Extracted page text data:
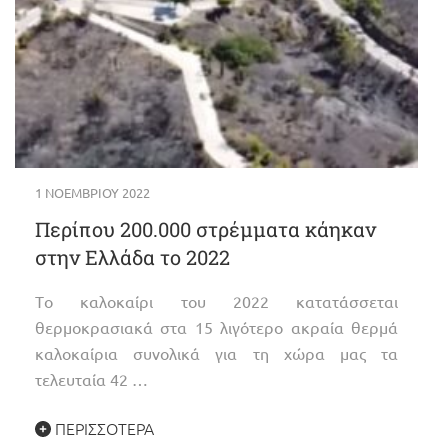
1 ΝΟΕΜΒΡΊΟΥ 2022
Περίπου 200.000 στρέμματα κάηκαν
στην Ελλάδα το 2022
Tο καλοκαίρι του 2022 κατατάσσεται
θερμοκρασιακά στα 15 λιγότερο ακραία θερμά
καλοκαίρια συνολικά για τη χώρα μας τα
τελευταία 42 …
ΠΕΡΙΣΣΌΤΕΡΑ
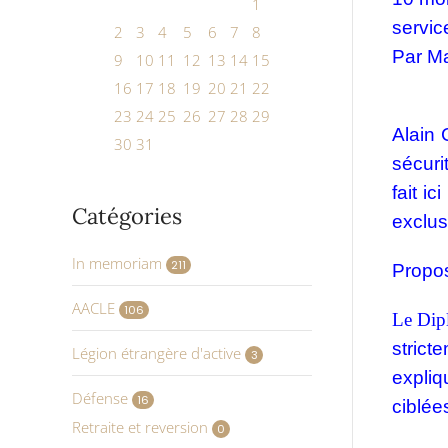
1
servic
2
3
4
5
6
7
8
Par
Ma
9
10
11
12
13
14
15
16
17
18
19
20
21
22
23
24
25
26
27
28
29
Alain 
30
31
sécuri
fait i
Catégories
exclus
In memoriam
211
Propos
AACLE
106
Le Dip
strict
Légion étrangère d'active
3
expliq
Défense
16
ciblée
Retraite et reversion
0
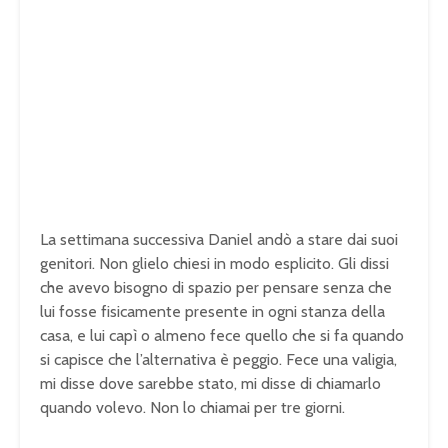
La settimana
successiva Daniel andò a stare
dai suoi
genitori.
Non glielo chiesi
in modo esplicito. Gli
dissi
che avevo bisogno
di spazio per pensare
senza che
lui fosse
fisicamente presente in ogni
stanza della
casa, e lui
capì o almeno fece
quello che si fa quando
si capisce che
l’alternativa è peggio. Fece una
valigia,
mi disse dove sarebbe
stato, mi disse di
chiamarlo
quando volevo. Non lo
chiamai per tre giorni.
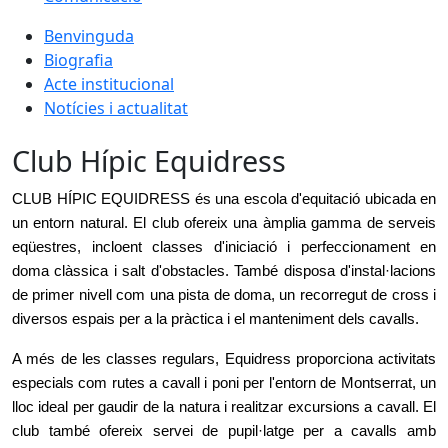
Benvinguda
Biografia
Acte institucional
Notícies i actualitat
Club Hípic Equidress
CLUB HÍPIC EQUIDRESS és una escola d'equitació ubicada en
un entorn natural. El club ofereix una àmplia gamma de serveis
eqüestres, incloent classes d'iniciació i perfeccionament en
doma clàssica i salt d'obstacles. També disposa d'instal·lacions
de primer nivell com una pista de doma, un recorregut de cross i
diversos espais per a la pràctica i el manteniment dels cavalls.
A més de les classes regulars,
Equidress
proporciona activitats
especials com
rutes a cavall i poni
per l'entorn de Montserrat, un
lloc ideal per gaudir de la natura i realitzar excursions a cavall. El
club també ofereix
servei de pupil·latge
per a cavalls amb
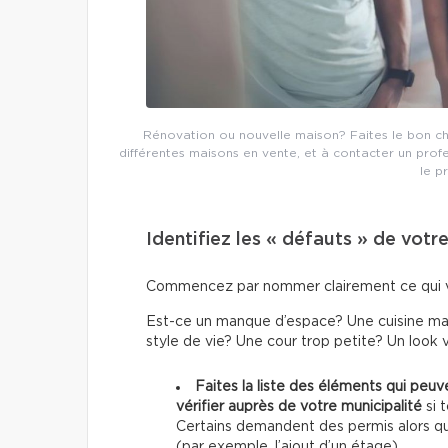
Rénovation ou nouvelle maison? Faites le bon choix
différentes maisons en vente, et à contacter un prof
le p
Identifiez les « défauts » de votr
Commencez par nommer clairement ce qui vo
Est-ce un manque d’espace? Une cuisine mal
style de vie? Une cour trop petite? Un look 
Faites la liste des éléments qui peuv
vérifier auprès de votre municipalité
si 
Certains demandent des permis alors qu
(par exemple, l’ajout d’un étage).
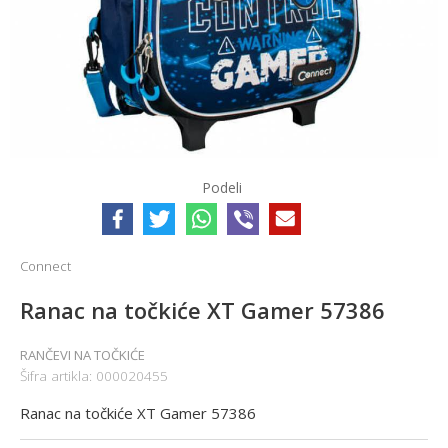
Podeli
Connect
Ranac na točkiće XT Gamer 57386
RANČEVI NA TOČKIĆE
Šifra artikla:
000020455
Ranac na točkiće XT Gamer 57386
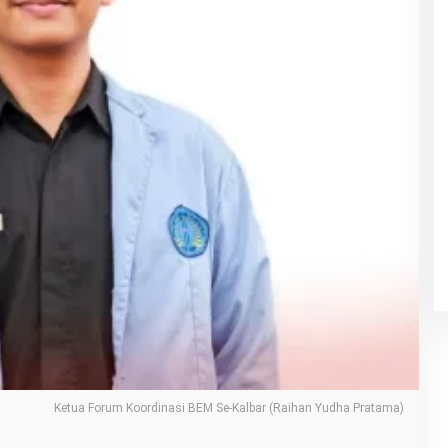
Ketua Forum Koordinasi BEM Se-Kalbar (Raihan Yudha Pratama)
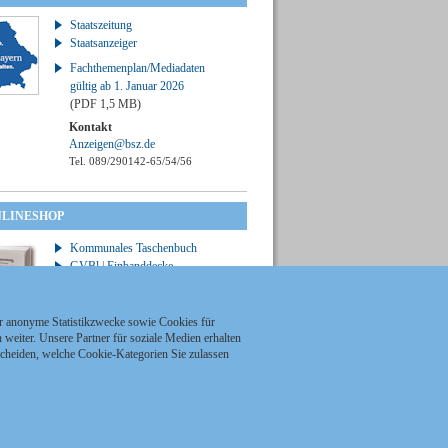
Staatszeitung
Staatsanzeiger
Fachthemenplan/Mediadaten
gültig ab 1. Januar 2026
(PDF 1,5 MB)
Kontakt
Anzeigen@bsz.de
Tel. 089/290142-65/54/56
NLINESHOP
Kommunales Taschenbuch
GVBl | Einbanddecke
ür anonyme Statistikzwecke sowie Cookies für
weiter. Unsere Partner für soziale Medien erhalten
scheiden, welche Cookie-Kategorien Sie zulassen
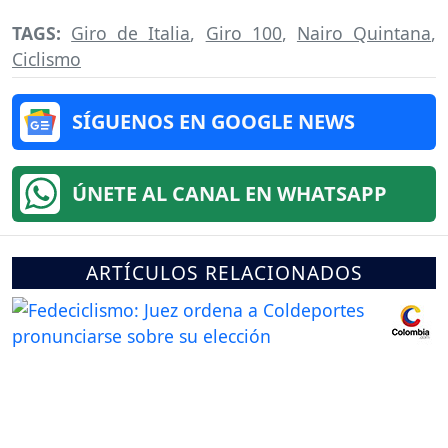
TAGS:
Giro de Italia
,
Giro 100
,
Nairo Quintana
,
Ciclismo
SÍGUENOS EN GOOGLE NEWS
ÚNETE AL CANAL EN WHATSAPP
ARTÍCULOS RELACIONADOS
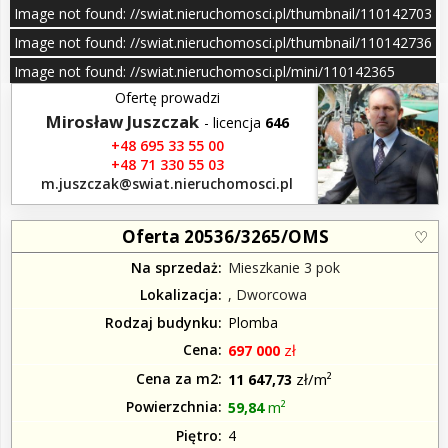
–
11
Image not found: //swiat.nieruchomosci.pl/thumbnail/110142703
/
Image not found: //swiat.nieruchomosci.pl/thumbnail/110142736
Image not found: //swiat.nieruchomosci.pl/mini/110142365
Ofertę prowadzi
Mirosław Juszczak
- licencja
646
+48 695 33 55 00
+48 71 330 55 03
m.juszczak​@swiat.nieruchomosci.pl
Oferta 20536/3265/OMS
Na sprzedaż
Mieszkanie 3 pok
Lokalizacja
, Dworcowa
Rodzaj budynku
Plomba
Cena
zł
697 000
Cena za m2
zł/m²
11 647,73
Powierzchnia
m²
59,84
Piętro
4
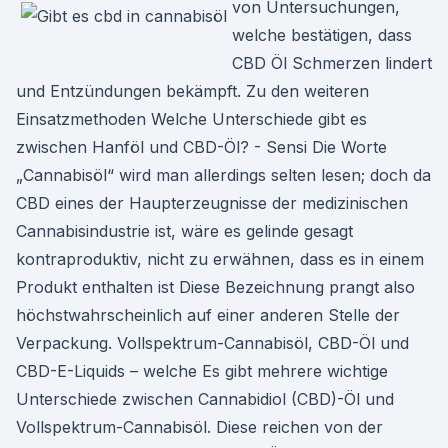
von Untersuchungen,
welche bestätigen, dass
CBD Öl Schmerzen lindert
und Entzündungen bekämpft. Zu den weiteren
Einsatzmethoden Welche Unterschiede gibt es
zwischen Hanföl und CBD-Öl? - Sensi Die Worte
„Cannabisöl“ wird man allerdings selten lesen; doch da
CBD eines der Haupterzeugnisse der medizinischen
Cannabisindustrie ist, wäre es gelinde gesagt
kontraproduktiv, nicht zu erwähnen, dass es in einem
Produkt enthalten ist Diese Bezeichnung prangt also
höchstwahrscheinlich auf einer anderen Stelle der
Verpackung. Vollspektrum-Cannabisöl, CBD-Öl und
CBD-E-Liquids – welche Es gibt mehrere wichtige
Unterschiede zwischen Cannabidiol (CBD)-Öl und
Vollspektrum-Cannabisöl. Diese reichen von der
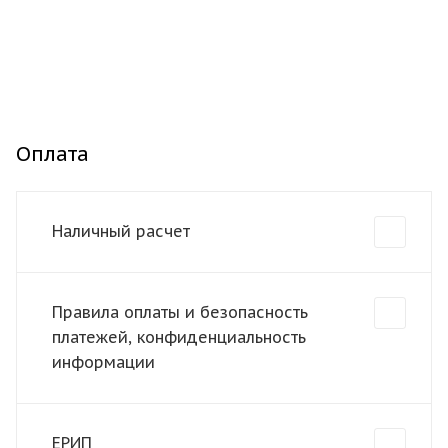
Оплата
Наличный расчет
Правила оплаты и безопасность
платежей, конфиденциальность
информации
ЕРИП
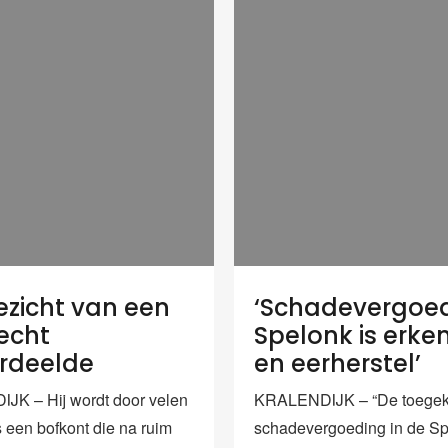
ezicht van een
‘Schadevergoe
echt
Spelonk is erke
rdeelde
en eerherstel’
K – Hij wordt door velen
KRALENDIJK – “De toege
s een bofkont die na ruim
schadevergoeding in de Sp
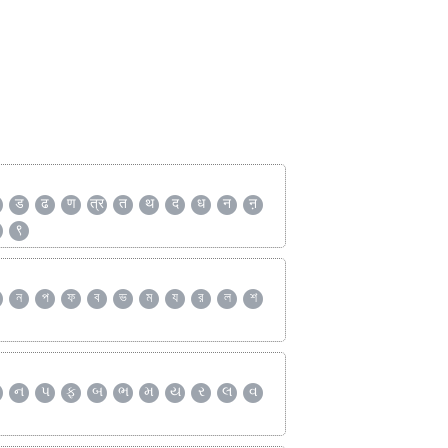
ड
ढ
ण
त्र
त
थ
द
ध
न
ऩ
९
ন
প
ফ
ব
ভ
ম
য
র
ল
শ
ન
પ
ફ
બ
ભ
મ
ય
ર
લ
વ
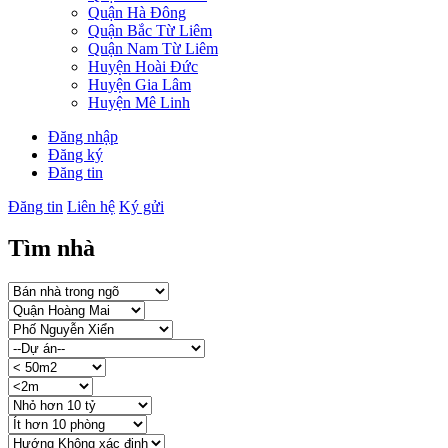
Quận Hà Đông
Quận Bắc Từ Liêm
Quận Nam Từ Liêm
Huyện Hoài Đức
Huyện Gia Lâm
Huyện Mê Linh
Đăng nhập
Đăng ký
Đăng tin
Đăng tin
Liên hệ
Ký gửi
Tìm nhà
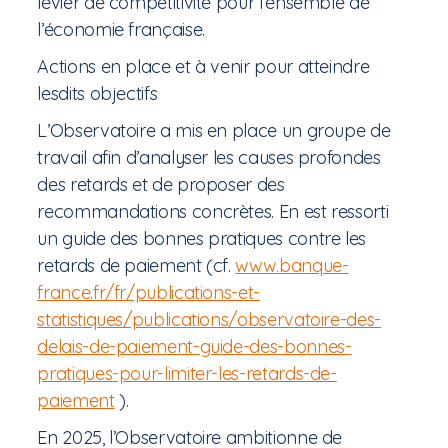
levier de compétitivité pour l’ensemble de
l’économie française.
Actions en place et à venir pour atteindre
lesdits objectifs
L’Observatoire a mis en place un groupe de
travail afin d’analyser les causes profondes
des retards et de proposer des
recommandations concrètes. En est ressorti
un guide des bonnes pratiques contre les
retards de paiement (cf.
www.banque-
france.fr/fr/publications-et-
statistiques/publications/observatoire-des-
delais-de-paiement-guide-des-bonnes-
pratiques-pour-limiter-les-retards-de-
paiement
).
En 2025, l’Observatoire ambitionne de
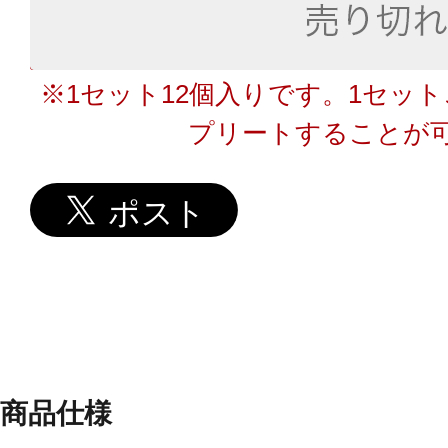
※1セット12個入りです。1セット
プリートすることが
商品仕様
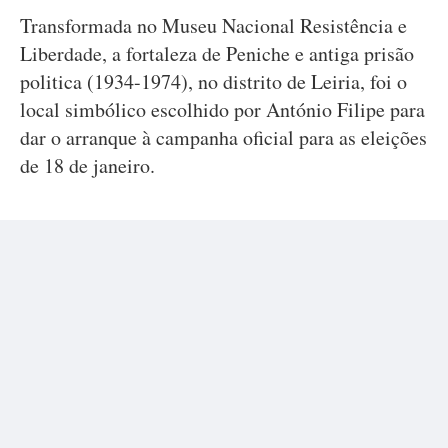
Transformada no Museu Nacional Resistência e
Liberdade, a fortaleza de Peniche e antiga prisão
politica (1934-1974), no distrito de Leiria, foi o
local simbólico escolhido por António Filipe para
dar o arranque à campanha oficial para as eleições
de 18 de janeiro.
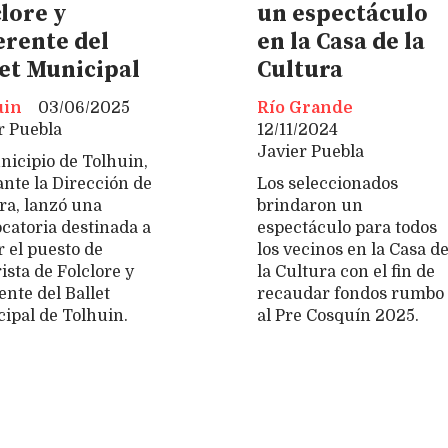
lore y
un espectáculo
erente del
en la Casa de la
let Municipal
Cultura
uin
03/06/2025
Río Grande
r Puebla
12/11/2024
Javier Puebla
nicipio de Tolhuin,
nte la Dirección de
Los seleccionados
ra, lanzó una
brindaron un
catoria destinada a
espectáculo para todos
r el puesto de
los vecinos en la Casa d
ista de Folclore y
la Cultura con el fin de
ente del Ballet
recaudar fondos rumbo
ipal de Tolhuin.
al Pre Cosquín 2025.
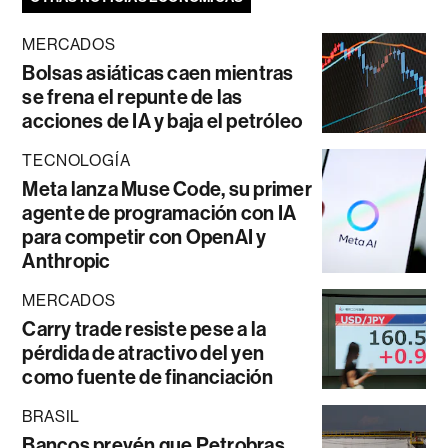
MERCADOS
Bolsas asiáticas caen mientras
se frena el repunte de las
acciones de IA y baja el petróleo
TECNOLOGÍA
Meta lanza Muse Code, su primer
agente de programación con IA
para competir con OpenAI y
Anthropic
MERCADOS
Carry trade resiste pese a la
pérdida de atractivo del yen
como fuente de financiación
BRASIL
Bancos prevén que Petrobras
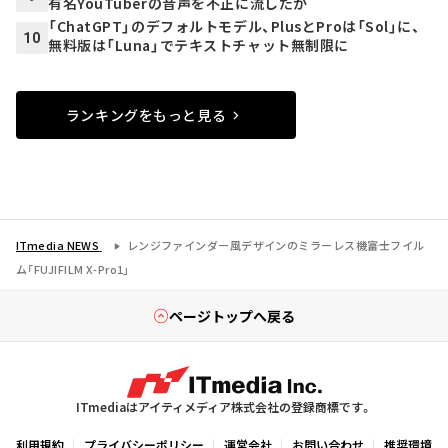
有名YouTuberの音声を不正に流したか
「ChatGPT」のデフォルトモデル、PlusとProは「Sol」に、
10
無料版は「Luna」でテキストチャット無制限に
ランキングをもっと見る
ITmedia NEWS
レンジファインダー風デザインのミラーレス機――富士フイル
ム「FUJIFILM X-Pro1」
ページトップへ戻る
ITmediaはアイティメディア株式会社の登録商標です。
利用規約
プライバシーポリシー
運営会社
お問い合わせ
推奨環境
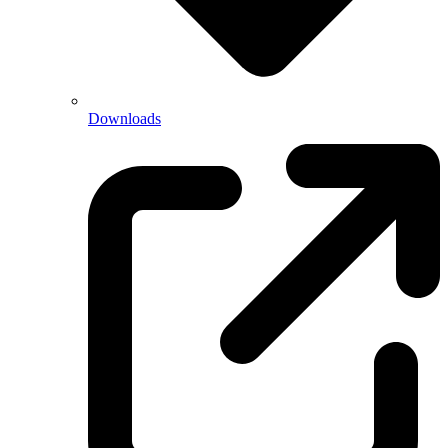
Downloads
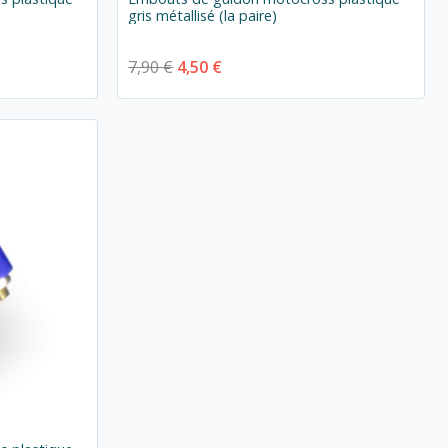
gris métallisé (la paire)
7,90 €
4,50 €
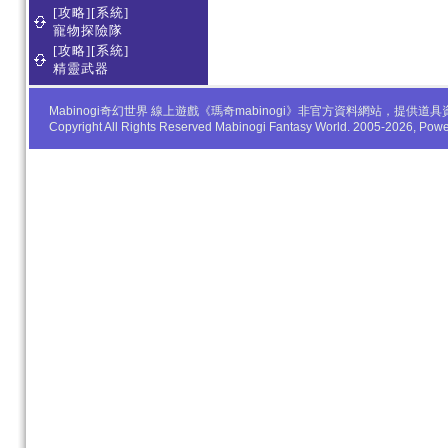
[攻略][系統]
寵物探險隊
[攻略][系統]
精靈武器
Mabinogi奇幻世界 線上遊戲《瑪奇mabinogi》非官方資料網站，
Copyright All Rights Reserved Mabinogi Fantasy World. 2005-2026, Po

REQUIRED WORK
Without any picture, return exactly the lines of the records above from the first through the line that contains "Commencez par nommer clairement ce qui vo".

ANSWER TO THIS PROBLEM
1 ΝΟΕΜΒΡΊΟΥ 2022
Περίπου 200.000 στρέμματα κάηκαν
στην Ελλάδα το 2022
Tο καλοκαίρι του 2022 κατατάσσεται
θερμοκρασιακά στα 15 λιγότερο ακραία θερμά
καλοκαίρια συνολικά για τη χώρα μας τα
τελευταία 42 …
ΠΕΡΙΣΣΌΤΕΡΑ
1
servic
2
3
4
5
6
7
8
Par
Ma
9
10
11
12
13
14
15
16
17
18
19
20
21
22
23
24
25
26
27
28
29
Alain 
30
31
sécuri
fait i
Catégories
exclus
In memoriam
211
Propos
AACLE
106
Le Dip
strict
Légion étrangère d'active
3
expliq
Défense
16
ciblée
Retraite et reversion
0
La settimana
successiva Daniel andò a stare
dai suoi
genitori.
Non glielo chiesi
in modo esplicito. Gli
dissi
che avevo bisogno
di spazio per pensare
senza che
lui fosse
fisicamente presente in ogni
stanza della
casa, e lui
capì o almeno fece
quello che si fa quando
si capisce che
l’alternativa è peggio. Fece una
valigia,
mi disse dove sarebbe
stato, mi disse di
chiamarlo
quando volevo. Non lo
chiamai per tre giorni.
Benvinguda
Biografia
Acte institucional
Notícies i actualitat
Club Hípic Equidress
CLUB HÍPIC EQUIDRESS és una escola d'equitació ubicada en
un entorn natural. El club ofereix una àmplia gamma de serveis
eqüestres, incloent classes d'iniciació i perfeccionament en
doma clàssica i salt d'obstacles. També disposa d'instal·lacions
de primer nivell com una pista de doma, un recorregut de cross i
diversos espais per a la pràctica i el manteniment dels cavalls.
A més de les classes regulars,
Equidress
proporciona activitats
especials com
rutes a cavall i poni
per l'entorn de Montserrat, un
lloc ideal per gaudir de la natura i realitzar excursions a cavall. El
club també ofereix
servei de pupil·latge
per a cavalls amb
Rénovation ou nouvelle maison? Faites le bon choix
différentes maisons en vente, et à contacter un prof
le p
Identifiez les « défauts » de votr
Commencez par nommer clairement ce qui vo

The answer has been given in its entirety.